Paradoxalement, sur le plan de la transformation digitale, c’est le grand public qui est en avance en termes d’usages des outils numériques par rapport aux pratiques du monde de l’entreprise. C’est un bouleversement. Il y a quelques années, dans les DSI, nous étions plutôt isolés sur ces questions, c’est nous qui essayions d’intéresser les autres acteurs et intervenants à ces problématiques. Un retournement s’est opéré : ce sont à présent les collaborateurs et utilisateurs qui ont des demandes sur le développement du numérique à l’intérieur des entreprises.

Quel est l’impact des solutions en mode Saas sur la gouvernance de la transformation digitale ?

Les solutions en mode Saas possèdent beaucoup d’avantages, elles ont aussi des inconvénients et génèrent également quelques difficultés. Certaines directions métier ne passent plus par la DSI pour leurs besoins informatiques. Pour des questions d’optimisation du temps, elles utilisent des outils en mode SaaS directement contractualisés avec des fournisseurs extérieurs. Nous vivons actuellement une tendance à la « balkanisation des SI » : les systèmes d’information des entreprises sont de nouveau en train d’éclater. Dans les années 90, avec les ERP, nous avions réussi à consolider les noyaux des DSI en entreprise, mais aujourd’hui nous nous retrouvons de nouveau face aux mêmes difficultés d’intégration et de consolidation des applications.
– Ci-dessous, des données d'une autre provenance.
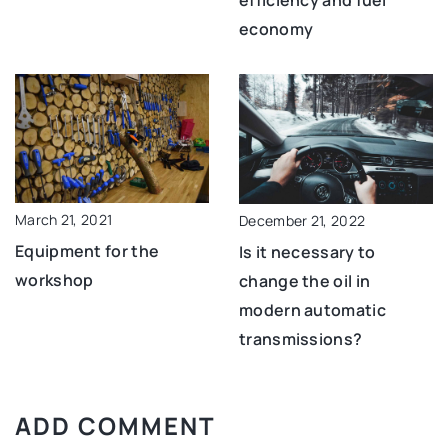
efficiency and fuel
economy
March 21, 2021
December 21, 2022
Equipment for the
Is it necessary to
workshop
change the oil in
modern automatic
transmissions?
ADD COMMENT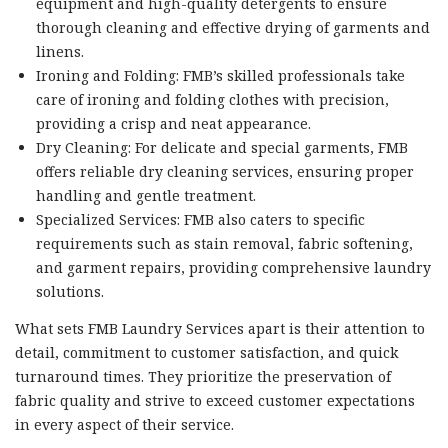
equipment and high-quality detergents to ensure
thorough cleaning and effective drying of garments and
linens.
Ironing and Folding: FMB’s skilled professionals take
care of ironing and folding clothes with precision,
providing a crisp and neat appearance.
Dry Cleaning: For delicate and special garments, FMB
offers reliable dry cleaning services, ensuring proper
handling and gentle treatment.
Specialized Services: FMB also caters to specific
requirements such as stain removal, fabric softening,
and garment repairs, providing comprehensive laundry
solutions.
What sets FMB Laundry Services apart is their attention to
detail, commitment to customer satisfaction, and quick
turnaround times. They prioritize the preservation of
fabric quality and strive to exceed customer expectations
in every aspect of their service.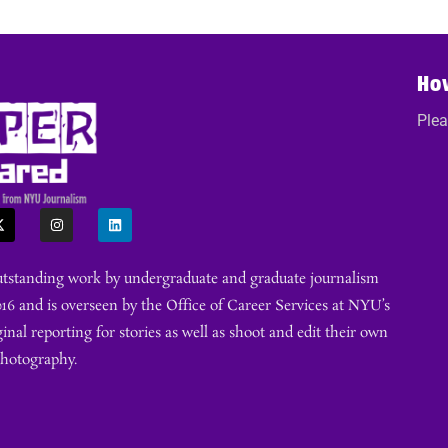
Ho
Plea
outstanding work by undergraduate and graduate journalism
16 and is overseen by the Office of Career Services at NYU’s
ginal reporting for stories as well as shoot and edit their own
photography.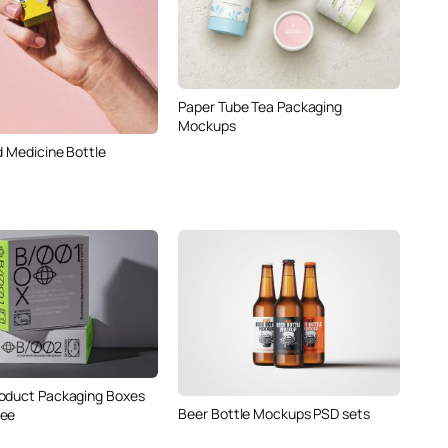
Paper Tube Tea Packaging
Mockups
d Medicine Bottle
oduct Packaging Boxes
Beer Bottle Mockups PSD sets
ree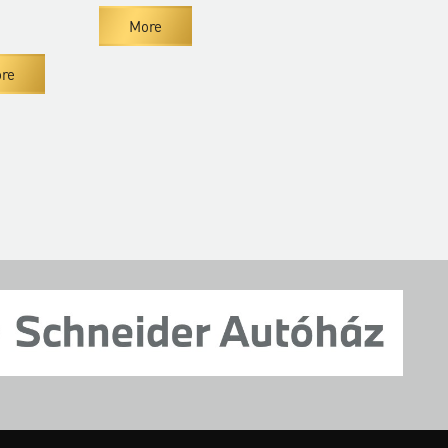
More
Mor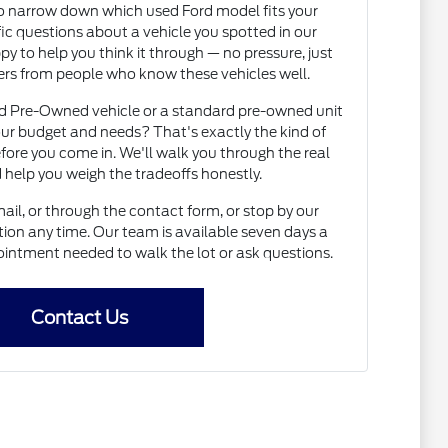
to narrow down which used Ford model fits your
fic questions about a vehicle you spotted in our
py to help you think it through — no pressure, just
rs from people who know these vehicles well.
ed Pre-Owned vehicle or a standard pre-owned unit
ur budget and needs? That's exactly the kind of
fore you come in. We'll walk you through the real
 help you weigh the tradeoffs honestly.
il, or through the contact form, or stop by our
on any time. Our team is available seven days a
intment needed to walk the lot or ask questions.
Contact Us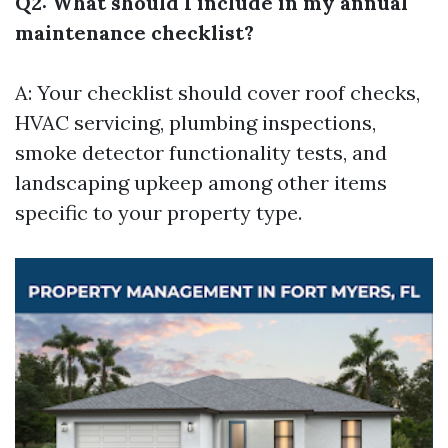
Q2: What should I include in my annual
maintenance checklist?
A: Your checklist should cover roof checks,
HVAC servicing, plumbing inspections,
smoke detector functionality tests, and
landscaping upkeep among other items
specific to your property type.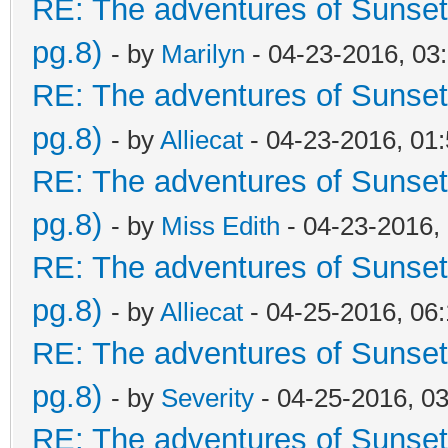
RE: The adventures of Sunset
pg.8)
- by
Marilyn
- 04-23-2016, 03
RE: The adventures of Sunset
pg.8)
- by
Alliecat
- 04-23-2016, 01
RE: The adventures of Sunset
pg.8)
- by
Miss Edith
- 04-23-2016,
RE: The adventures of Sunset
pg.8)
- by
Alliecat
- 04-25-2016, 06
RE: The adventures of Sunset
pg.8)
- by
Severity
- 04-25-2016, 0
RE: The adventures of Sunset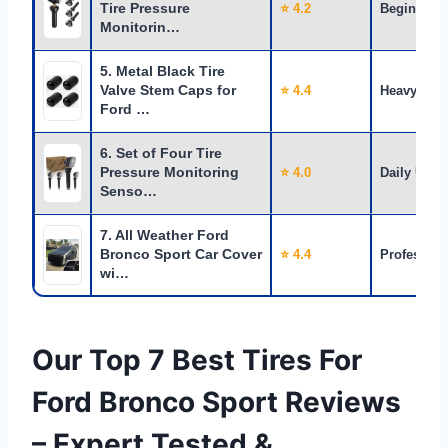
Tire Pressure
⭐ 4.2
Beginners
Monitorin…
5. Metal Black Tire
Valve Stem Caps for
⭐ 4.4
Heavy Use
Ford …
6. Set of Four Tire
Pressure Monitoring
⭐ 4.0
Daily Use
Senso…
7. All Weather Ford
Bronco Sport Car Cover
⭐ 4.4
Profession
wi…
Our Top 7 Best Tires For
Ford Bronco Sport Reviews
– Expert Tested &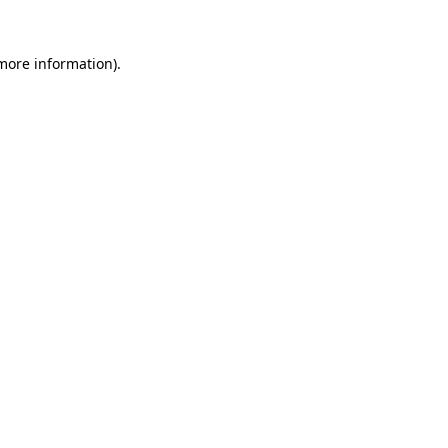
 more information)
.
En termes de responsabilité et de management, cet état de fait ne facilite pas la tâche des DSI pour le pilotage de la transformation digitale. Le point positif est qu’il les pousse à évoluer dans le bon sens : innovation et services rendus aux directions métier. 

Les entreprises françaises sont-elles bien armées pour faire face à ces évolutions ?

Oui, globalement. Certains événements font penser que c’est le cas, comme par exemple l’annonce toute récente du patron de Cisco d’un investissement de 100 millions de dollars dans les start-up françaises. C’est forcément prometteur.

Par ailleurs, lors du Consumer Electronic Show de Las Vegas, qui s’est déroulé début janvier, on a noté une forte participation des start-up françaises et certaines se sont bien distinguées.

Il est difficile de prévoir quand les produits et services fraîchement développés par ces jeunes sociétés arriveront dans l’entreprise et quel sera leur impact, mais tout cela peut aller très vite et dans des domaines très diversifiés. 

Quel est le challenge n° 1 des DSI pour accompagner ce tournant ?

Une chose est certaine, la complexité pour les DSI réside aujourd’hui dans la gestion de la production et de la diffusion des informations des entreprises. Une problématique déjà bien identifiée par certains futurs collaborateurs des services informatiques. J’annonce souvent à mes étudiants, en introduction d’une formation et pour les motiver encore plus, que « l’information est le pétrole du XXIème siècle et c’est aussi un actif de l’entreprise ». 

Les DSI ne sont plus cantonnées à des charges exclusivement techniques. La dématérialisation des données, qui concerne tous les domaines et tous les services de l’entreprise, est un élément transverse. Désormais, l’interconnexion de l’entreprise ne concerne plus uniquement les clients ou les fournisseurs, elle concerne le monde extérieur. C’est pourquoi la bonne gestion de la circulation de l’information devient une activité à part entière des entreprises, et c’est à ce niveau stratégique, et ensuite opérationnel, qu’on attend les DSI.